= Task goal =
Please copy every line from the records below that contains the string "named".

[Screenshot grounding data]
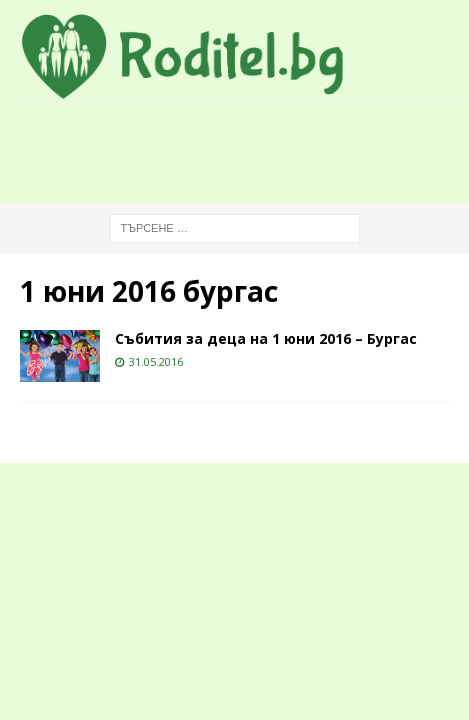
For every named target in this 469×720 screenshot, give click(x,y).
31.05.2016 (156, 361)
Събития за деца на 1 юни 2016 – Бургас (266, 338)
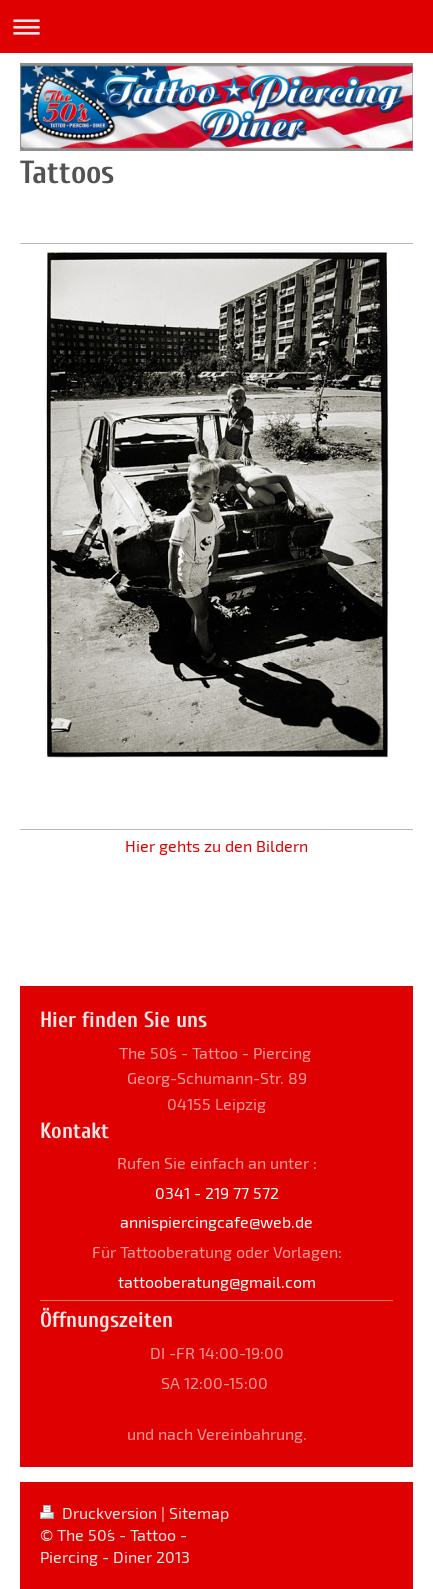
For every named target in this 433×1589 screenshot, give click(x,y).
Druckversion (100, 1512)
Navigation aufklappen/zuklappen (216, 26)
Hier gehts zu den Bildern (216, 845)
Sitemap (199, 1512)
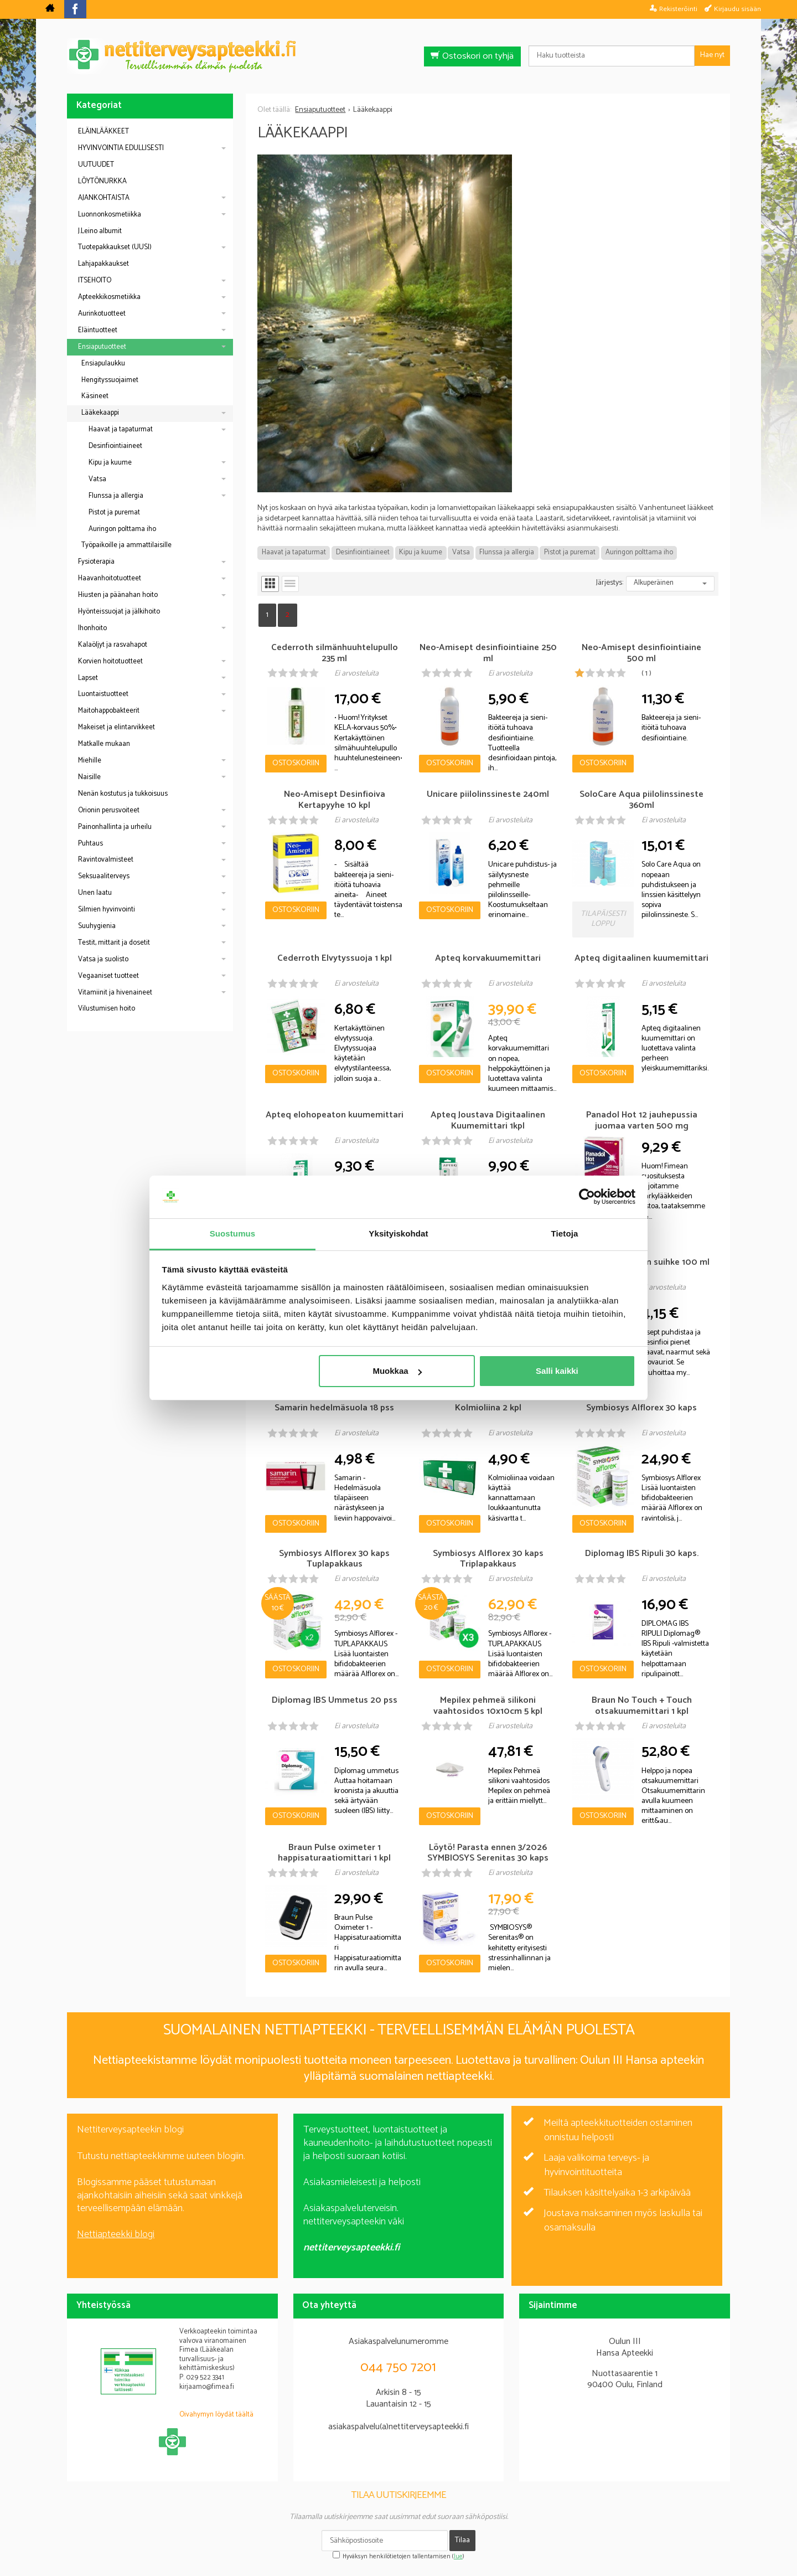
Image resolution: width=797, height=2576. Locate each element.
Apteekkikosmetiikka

= Task response =
For every named target in this 469×720 screenshot, give click(x,y).
For every named target in this 433×1589 screenshot, give click(x,y).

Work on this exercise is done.